The Light of the Reformation Comes to Portland Art Museum: Rembrandt!
Don’t miss Rembrandt and the Golden Age of Dutch Art: Treasures from the Rijksmuseum, Amsterdam on display at the Portland Art Musuem, June 2 - September 16, 2007. Dust off your complete works
of Francis Schaeffer and use the index to locate each comment he makes about Rembrandt and the art that flowed from the Reformation.
In his book, “Art and the Bible,” Schaeffer made the point: “Art forms add strength to the World-View which shows through, no matter what the world-view is or whether the world-view is true or false.” He writes:
“Think for example, of a side of beef hanging in a butcher shop. It just hangs there. but if you go to the Louvre and look at Rembrandt’s painting, ‘Side of Beef Hanging in a Butcher Shop,’ it’s very different. It’s startling to come upon this particular work because it says a lot more than its title. Rembrandt’s art causes us to see the side of beef in a concentrated way, and, speaking for myself, after looking and looking at his picture I have never been able to look at a side of beef in a butcher shop with the superficiality I did before. How much stronger is Rembrandt’s painting than merely the label, ‘A Side of Beef.’”
A few pages later he writes, “The past art forms, therefore, are not necessarily the right ones for today or tomorrow. To demand the art forms of yesterday in either word systems or art is a bourgeois failure. It cannot be assumed that if a Christian painter becomes ‘more Christian,’ he will necessarily paint more and more like Rembrandt…. A Christian should not, therefore, strive to copy Rembrandt or Browning.”
In his book, “How Should We Then Live?” Schaeffer writes, “I am not at all saying that the art which the Reformation produced was in every case greater as art than the art of the south. The point is that to say that the Reformation depreciated art and culture or that it did not produce art and culture is either nonsense or dishonest. It is not only Christians who can paint with beauty, nor for that matter only Christians who can love or who have creative stirrings. Even though the image is now contorted, people are made in the image of God. This who people are, whether or not they know or acknowledge it….It was not only in Germany that the Reformation affirmed painting. The clearest example of the effects of the Reformation culture on painting is Redmbrandt (1606-1669). Rembrandt had flaws in his life (as all people do), but he was a true Christian; he believed in the death of Christ for him personally. In 1633 he painted the ‘Raising of the Cross’ for Prince Frederick Henry of Orange. It now hangs in the museum Alte Pinakothek in Munich. A man in a blue painter’s beret raises Christ upon the cross. That man is Rembrandt - a self portrait. He thus stated for all the world to see that his sins had sent Christ to the cross.”

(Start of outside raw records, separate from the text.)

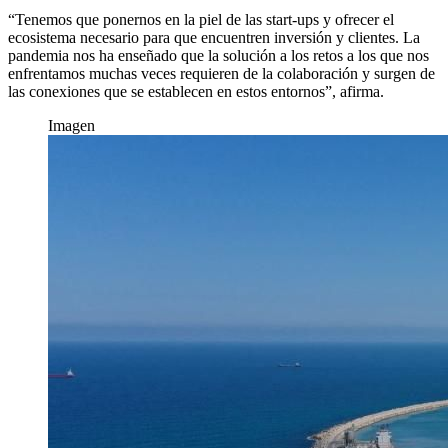
“Tenemos que ponernos en la piel de las start-ups y ofrecer el
ecosistema necesario para que encuentren inversión y clientes. La
pandemia nos ha enseñado que la solución a los retos a los que nos
enfrentamos muchas veces requieren de la colaboración y surgen de
las conexiones que se establecen en estos entornos”, afirma.
Imagen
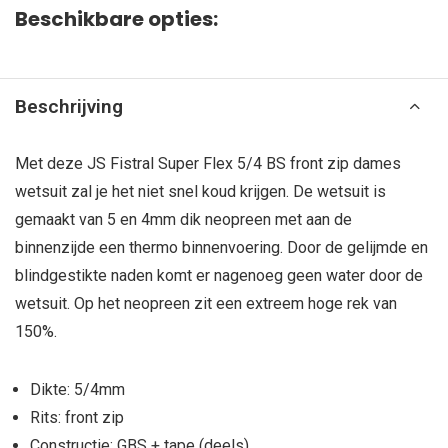
Beschikbare opties:
Beschrijving
Met deze JS Fistral Super Flex 5/4 BS front zip dames
wetsuit zal je het niet snel koud krijgen. De wetsuit is
gemaakt van 5 en 4mm dik neopreen met aan de
binnenzijde een thermo binnenvoering. Door de gelijmde en
blindgestikte naden komt er nagenoeg geen water door de
wetsuit. Op het neopreen zit een extreem hoge rek van
150%.
Dikte: 5/4mm
Rits: front zip
Constructie: GBS + tape (deels)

Schaeffer writes, “Rembrandt shows in all his work that he was a man of the Reformation; he neither idealized nature nor demeaned it. Moreover, Rembrandt’s biblical base enabled him to excel in painting people with psychological depth. Man was great, but man was also cruel and broken, for he had revolted against God. Rembrandt’s painting was thus lofty, yet down to earth.”